%%
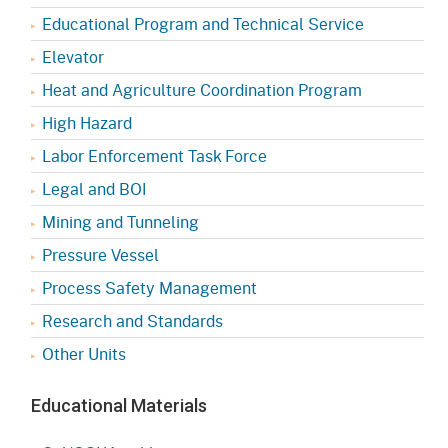
Educational Program and Technical Service
Elevator
Heat and Agriculture Coordination Program
High Hazard
Labor Enforcement Task Force
Legal and BOI
Mining and Tunneling
Pressure Vessel
Process Safety Management
Research and Standards
Other Units
Educational Materials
%%
» What the exercise asks
Reproduce, exactly and with nothing added, the lines from the one that includes "High Hazard" through the last line of the material.

» The answer
High Hazard
Labor Enforcement Task Force
Legal and BOI
Mining and Tunneling
Pressure Vessel
Process Safety Management
Research and Standards
Other Units
Educational Materials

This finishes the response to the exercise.